SOURCE: By Dan Munro, Forbes.com”>
KENTUCKY GOV. BEVIN SAYS MAJOR MEDICAID CHANGES COMING IN 2017
In fact, it appears the Medicaid changes of the Beshear administration will remain largely untouched as Bevin explores ways to restructure the program, according to Bevin’s comments Wednesday. He said major changes would not take place until 2017, if the Bevin administration gets permission from the Centers for Medicare and Medicaid Services.
“We are going to transform the way Medicaid is delivered in Kentucky,” Bevin said.
And most health care advocates appeared relieved Wednesday that despite some of his campaign rhetoric, Bevin announced no immediate changes for Medicaid. …
“We have to do it the right way,” [Emily] Beauregard [executive director of Kentucky Voices for Health,] said. “We need to encourage access to care and improve quality of care.”
Terry Brooks, executive director of Kentucky Youth Advocates, praised Bevin for being willing to take the time to develop a plan for Kentucky.
“We applaud Gov. Bevin for upholding the commitment to those currently on Medicaid by continuing their coverage until an alternative plan is developed and approved by the federal government,” Brooks said.
During the campaign, Bevin initially said he would “repeal immediately” the expansion of Medicaid under the federal health law that covers anyone earning up to 138 percent of the federal poverty level, about $16,200 a year for an individual. Traditional Medicaid covers only very low-income women with children, children, the disabled and elderly in nursing homes.
Bevin also had said he would not continue to enroll people in Medicaid at up to 138 percent of the federal poverty level, believing that to be too high.
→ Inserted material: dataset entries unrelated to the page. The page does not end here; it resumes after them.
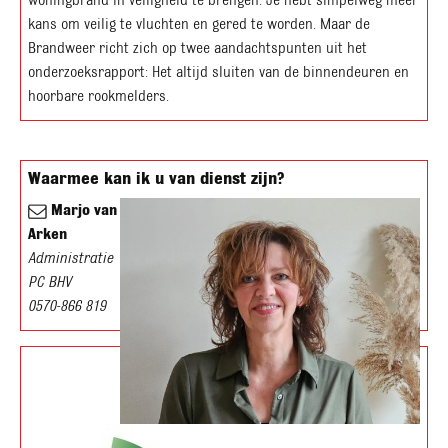
woningbrand in veiligheid te brengen. Je hebt simpelweg meer
kans om veilig te vluchten en gered te worden. Maar de
Brandweer richt zich op twee aandachtspunten uit het
onderzoeksrapport: Het altijd sluiten van de binnendeuren en
hoorbare rookmelders.
Waarmee kan ik u van dienst zijn?
Marjo van
Arken
Administratie
PC BHV
0570-866 819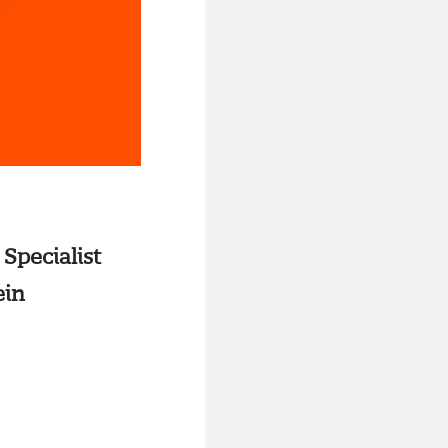
Specialist
ein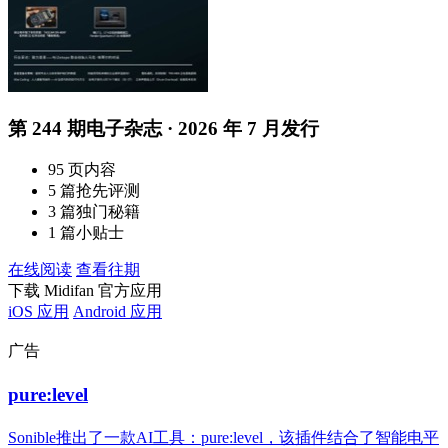
第 244 期电子杂志 · 2026 年 7 月发行
95 页内容
5 篇抢先评测
3 篇独门秘籍
1 篇小贴士
在线阅读
查看往期
下载 Midifan 官方应用
iOS 应用
Android 应用
广告
pure:level
Sonible推出了一款AI工具：pure:level，该插件结合了智能电平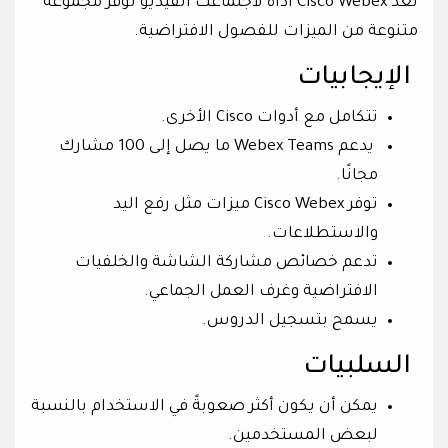
تعد Cisco Webex أداة لاجتماعت الفيديو توفر مجموعة
متنوعة من الميزات للفصول الافتراضية.
الإيجابيات
تتكامل مع أدوات Cisco الأخرى.
يدعم Webex Teams ما يصل إلى 100 مشارك
مجانًا.
توفر Cisco Webex ميزات مثل رفع اليد
والاستطلاعات.
تدعم خصائص مشاركة الشاشة والخلفيات
الافتراضية وغرف العمل الجماعي.
يسمح بتسجيل الدروس.
السلبيات
يمكن أن يكون أكثر صعوبةً في الاستخدام بالنسبة
لبعض المستخدمين.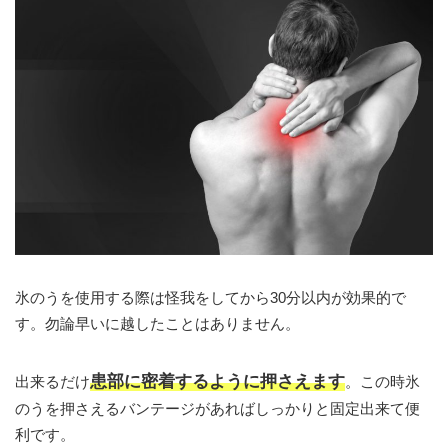
氷のうを使用する際は怪我をしてから30分以内が効果的で
す。勿論早いに越したことはありません。
患部に密着するように押さえます
出来るだけ
。この時氷
のうを押さえるバンテージがあればしっかりと固定出来て便
利です。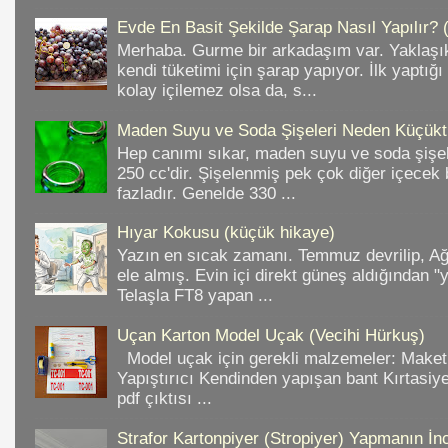
Evde En Basit Şekilde Şarap Nasıl Yapılır? 
Merhaba. Gurme bir arkadaşım var. Yaklaşık
kendi tüketimi için şarap yapıyor. İlk yaptığ
kolay içilemez olsa da, s...
Maden Suyu ve Soda Şişeleri Neden Küçükt
Hep canımı sıkar, maden suyu ve soda şişele
250 cc'dir. Şişelenmiş pek çok diğer içece
fazladır. Genelde 330 ...
Hıyar Kokusu (küçük hikaye)
Yazın en sıcak zamanı. Temmuz devrilip, A
ele almış. Evin içi direkt güneş aldığından "
Telaşla FT8 yapan ...
Uçan Karton Model Uçak (Vecihi Hürkuş)
Model uçak için gerekli malzemeler: Make
Yapıştırıcı Kendinden yapışan bant Kırtasiy
pdf çıktısı ...
Strafor Kartonpiyer (Stropiyer) Yapmanın İnc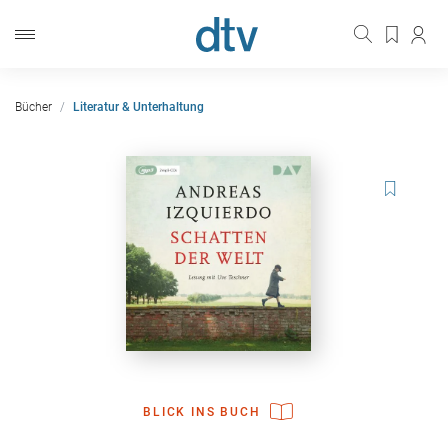
Bücher
Literatur & Unterhaltung
BLICK INS BUCH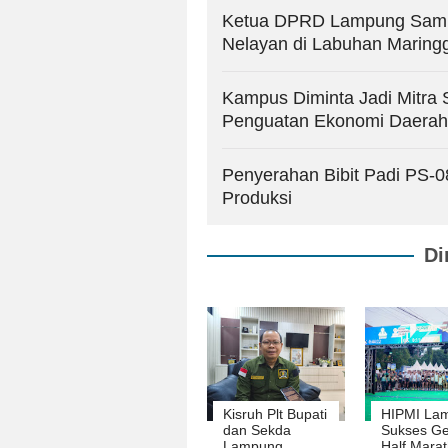
Ketua DPRD Lampung Samb
Nelayan di Labuhan Maring
Kampus Diminta Jadi Mitra 
Penguatan Ekonomi Daerah
Penyerahan Bibit Padi PS-
Produksi
Di
Kisruh Plt Bupati
HIPMI La
dan Sekda
Sukses Ge
Lampung
Half Mara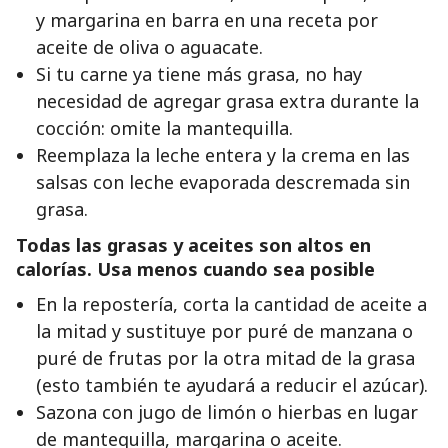
y margarina en barra en una receta por
aceite de oliva o aguacate.
Si tu carne ya tiene más grasa, no hay
necesidad de agregar grasa extra durante la
cocción: omite la mantequilla.
Reemplaza la leche entera y la crema en las
salsas con leche evaporada descremada sin
grasa.
Todas las grasas y aceites son altos en
calorías. Usa menos cuando sea posible
En la repostería, corta la cantidad de aceite a
la mitad y sustituye por puré de manzana o
puré de frutas por la otra mitad de la grasa
(esto también te ayudará a reducir el azúcar).
Sazona con jugo de limón o hierbas en lugar
de mantequilla, margarina o aceite.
Yesterday, he acknowledged he could not change that immediately.
“That’s not actually possible,” he said.
But Bevin said the current Medicaid program, which covers nearly 1.3 million Kentuckians, is not sustainable. The federal government pays 70 percent of costs of about 875,000 people in traditional services and 100 percent of costs for those added through the expansion, dropping to 90 percent by 2020.
Instead, Bevin said his administration in the coming months will focus on devising a plan to restructure Medicaid using a waiver, or federal approval, that would allow it to make some of the changes he has envisioned such as charging premiums or co-payments for services.
SOURCE: By Deborah Yetter, Courier-Journal (KY)
CMS ‘VASTLY’ EXPANDING AUDITS OF MEDICARE ADVANTAGE PLANS
During a time of growing interest in covering Medicare members, the CMS is looking to vastly expand audits of Medicare Advantage plans as a way to monitor insurers that may game the system to obtain higher payments.
Last week, the CMS released a request for information … that outlined the expansion of Medicare’s Recovery Audit Program, a program that has drawn the scorn of hospitals and doctors. In that program, the government hires private companies called recovery audit contractors, or RACs, to comb through medical records at hospitals and doctor offices and find instances of where Medicare is paying too much money.
Providers have characterized RACs as administrative burdens and argued auditors have clear incentives to hunt for overpayments even when they may not exist. RACs are paid an amount that is contingent on how much money they recover for the government. Those same complaints are likely to extend to Medicare insurers, which, if found to have improperly billed, could have to forfeit millions of dollars back to Medicare if the program gets off the ground. But the CMS touts RACs as a way to ensure taxpayer money is being spent appropriately.
The Affordable Care Act required Medicare’s RAC program to be expanded to Medicare Advantage and Part D plans, but that has not happened yet. The recently released CMS document explains how that would be done and the scope of the program, although there is no definitive timeline for when the program would go into effect.